-31-

2.5K 244 0
                                    

Hari demi hari, minggu demi minggu pun berlalu hingga akhirnya beberapa bulan setelah kejadian naif tersebut terjadi, mereka belum juga bicara. Ella terlihat murung, dan Zach jarang pergi ke sekolah. Sebenarnya yang mereka risaukan adalah gengsi dan rasa takut kehilangan satu sama lain yang tidak bisa ditebas habis dengan kata maaf.

Dengan terburu-buru Ella menyambar kotak kardus di atas meja belajarnya, semua keluarganya sedang tidak dirumah untuk beberapa menit kedepan karena tetangga baru mereka yang ada di ujung jalan membuat pesta barbeque. Setidaknya ada cukup waktu untuk dirinya yang sedang kacau balau dan membuktikan bahwa malam itu hanyalah omong kosong belaka.

"APA! TIDAK MUNGKIN?!" Pekiknya melotot ketika melihat testpack itu berkata benar bahwa kini ada janin di rahimnya.

Ya, dia mengandung. Mengandung anak dari Zach. Dan kini pasti bayi itu sedih melihat kedua orang tua bodohnya saling berjauhan seperti hole pertama dan hole ke sembilan. Atau seperti gas station di tanah Texas.

                 Ella masih terduduk lesu di atas kloset marmer putihnya itu, dia tak tahu lagi apa yang harus dikatakan pada kedua orang tuanya. Atau setidaknya pada Zach, ayah dari bayi yang dikandungnya. Diraihnya ponsel yang tergeletak di samping gelas berisi air dan alat pengecek kehamilan yang dibelinya di 7eleven kemarin.

To: Zachary

Hey...

{deleted}

Jangan menghubunginya seperti ini. Pikirnya semakin kalang kabut ketika tiba-tiba telephone rumahnya berdering.

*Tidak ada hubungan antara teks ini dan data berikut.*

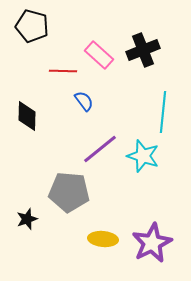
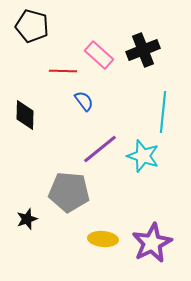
black diamond: moved 2 px left, 1 px up
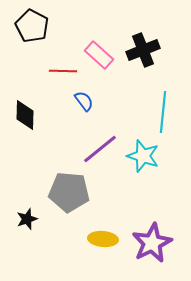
black pentagon: rotated 12 degrees clockwise
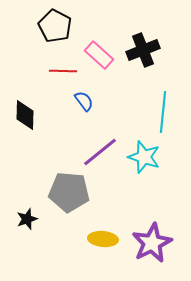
black pentagon: moved 23 px right
purple line: moved 3 px down
cyan star: moved 1 px right, 1 px down
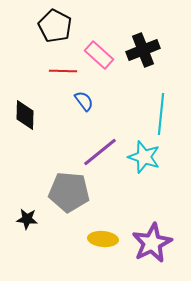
cyan line: moved 2 px left, 2 px down
black star: rotated 25 degrees clockwise
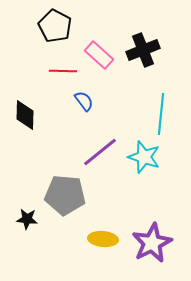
gray pentagon: moved 4 px left, 3 px down
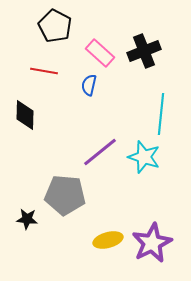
black cross: moved 1 px right, 1 px down
pink rectangle: moved 1 px right, 2 px up
red line: moved 19 px left; rotated 8 degrees clockwise
blue semicircle: moved 5 px right, 16 px up; rotated 130 degrees counterclockwise
yellow ellipse: moved 5 px right, 1 px down; rotated 20 degrees counterclockwise
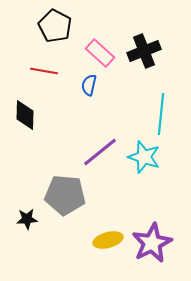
black star: rotated 10 degrees counterclockwise
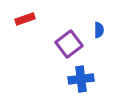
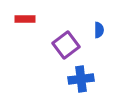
red rectangle: rotated 18 degrees clockwise
purple square: moved 3 px left, 1 px down
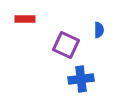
purple square: rotated 28 degrees counterclockwise
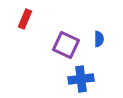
red rectangle: rotated 66 degrees counterclockwise
blue semicircle: moved 9 px down
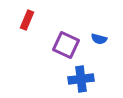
red rectangle: moved 2 px right, 1 px down
blue semicircle: rotated 105 degrees clockwise
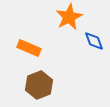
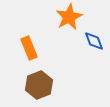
orange rectangle: rotated 45 degrees clockwise
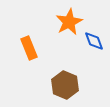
orange star: moved 5 px down
brown hexagon: moved 26 px right; rotated 16 degrees counterclockwise
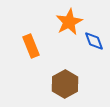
orange rectangle: moved 2 px right, 2 px up
brown hexagon: moved 1 px up; rotated 8 degrees clockwise
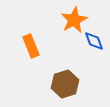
orange star: moved 5 px right, 2 px up
brown hexagon: rotated 12 degrees clockwise
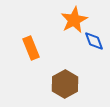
orange rectangle: moved 2 px down
brown hexagon: rotated 12 degrees counterclockwise
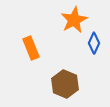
blue diamond: moved 2 px down; rotated 45 degrees clockwise
brown hexagon: rotated 8 degrees counterclockwise
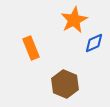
blue diamond: rotated 40 degrees clockwise
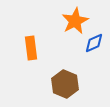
orange star: moved 1 px right, 1 px down
orange rectangle: rotated 15 degrees clockwise
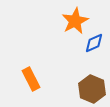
orange rectangle: moved 31 px down; rotated 20 degrees counterclockwise
brown hexagon: moved 27 px right, 5 px down
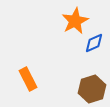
orange rectangle: moved 3 px left
brown hexagon: rotated 20 degrees clockwise
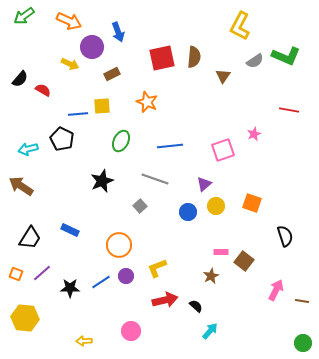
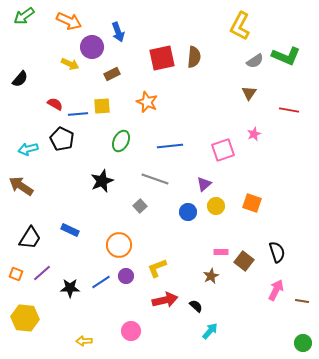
brown triangle at (223, 76): moved 26 px right, 17 px down
red semicircle at (43, 90): moved 12 px right, 14 px down
black semicircle at (285, 236): moved 8 px left, 16 px down
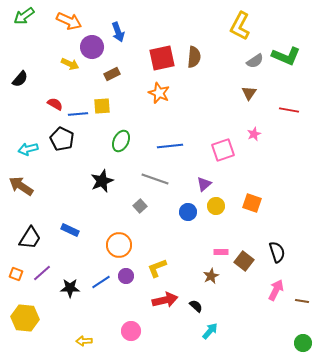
orange star at (147, 102): moved 12 px right, 9 px up
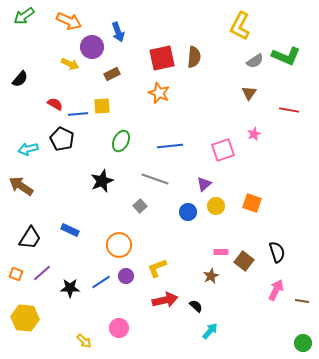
pink circle at (131, 331): moved 12 px left, 3 px up
yellow arrow at (84, 341): rotated 133 degrees counterclockwise
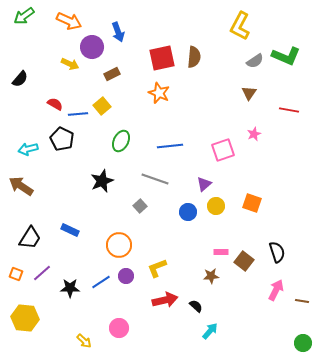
yellow square at (102, 106): rotated 36 degrees counterclockwise
brown star at (211, 276): rotated 21 degrees clockwise
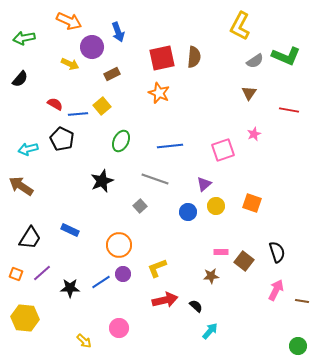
green arrow at (24, 16): moved 22 px down; rotated 25 degrees clockwise
purple circle at (126, 276): moved 3 px left, 2 px up
green circle at (303, 343): moved 5 px left, 3 px down
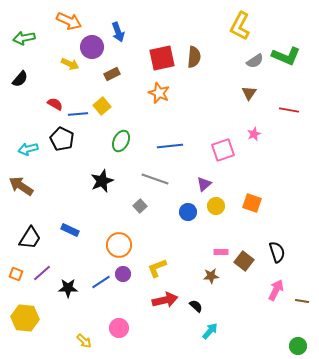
black star at (70, 288): moved 2 px left
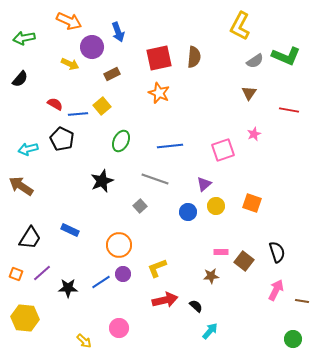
red square at (162, 58): moved 3 px left
green circle at (298, 346): moved 5 px left, 7 px up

                 Setelah selesai mengumpulkan semua serpihan motivasinya untuk tetap hidup, dia berjalan gontai menuju telephone gantung berwarna merah dengan semua nomor telephone keluarga besarnya. Sudah tiga kali telephone itu berdering, ini yang keempat kali.

"Hello, Gilbert's house."
"Hey, Ella..."
"Zach.."

Seketika semuanya hening tidak bergeming termasuk dedaunan hijau di balik kaca jendelanya. Suara yang telah dirindukannya sejak saat itu, dan kini rasanya semua memori yang mati kembali bergejolak. Seraya menahan tangisnya, Ella hanya mengetuk-etuk meja mahoni kecilnya dengan isyarat dia menunggu.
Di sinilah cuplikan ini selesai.